With reference to FIGS. 12 and 13, in a further alternative embodiment of the invention an annular pump 210 comprises a rotating annular drive shaft 226 having a turbine arrangement 222 and a pump arrangement 224 mounted there-around. The turbine arrangement 222 is provided with turbine rotors 232 interspersed with turbine stators 233 within inner casing 239. The pump arrangement comprises pump impellers 235. A production tubing packer 237 seals the end of small diameter production tubing 238 and an outer casing packer 233 seals the annulus between the inner casing 239 and the outer casing 230 to form a casing annulus 241.

In use, the annular pump 210 is pumped down the casing annulus 241 in a similar pumping cycle as previously described for the previous embodiments.

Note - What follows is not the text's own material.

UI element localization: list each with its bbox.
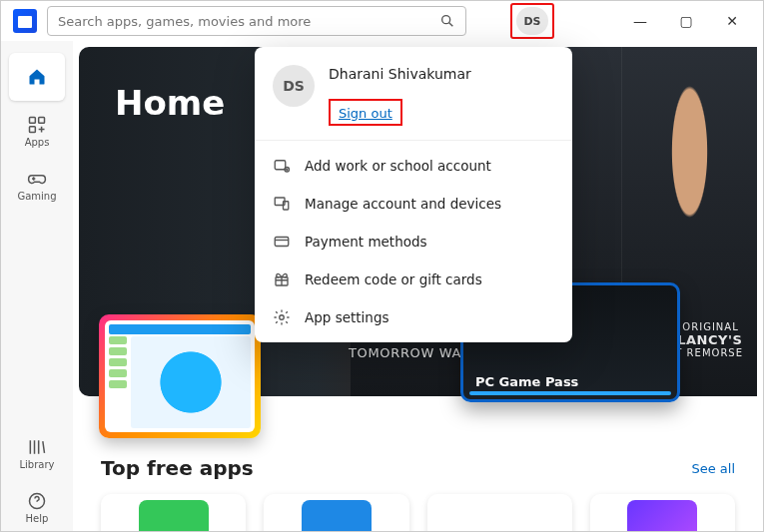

Although particular embodiments of the invention have been disclosed herein in detail, this has been done by way of example and for the purposes of illustration only. The aforementioned embodiments are not intended to be limiting with respect to the scope of the invention.

It is contemplated by the inventor that various substitutions, alterations, and modifications may be made to the invention without departing from the spirit and scope of the invention. Examples of these include the following:

The technology described above could also be applied to other submersible application (such as gas dewatering) and geothermal applications.

The turbine arrangement in each described embodiment drives a corresponding “wet end” pump arrangement. In the embodiments described, the wet end comprises an axial flow pump; however, this could alternatively comprise any other type of suitable pump such as a centrifugal (radial) or mixed flow pump.

Although the pump module 10, 110 of the above described embodiments is connected to a hydraulic pump unit powered by the power fluid, the pump module 10, 110 could alternatively be used with an Electric Submersible Pump (ESP). In this regard, the hollow central drive shaft 26 may also be used in ESP application whereby the production fluid is able to flow through the inner diameter of the shaft and other components of the electrical submersible pump, such as the motor. This provides a cooling effect which can help increase the lifetime of the ESP.

The method described in the above embodiments utilises high pressure power fluid (liquid) in order to progress the unit into the well; however, high pressure gas could be used instead. In such a method, a gas powered turbine may be attached to the pump module. This application may be particularly suitable where excess gas is available at surface.

The pump module may be attached to other downhole tools, such as logging equipment, in order to deploy those to an appropriate depth in a similar fashion.

Another method of utilising the pump module of the invention may be to deploy several small dimension pumps directly into the well perforations/surrounding formation. This enables as much energy as possible to remain inside the reservoir and therefore improve well recovery rates.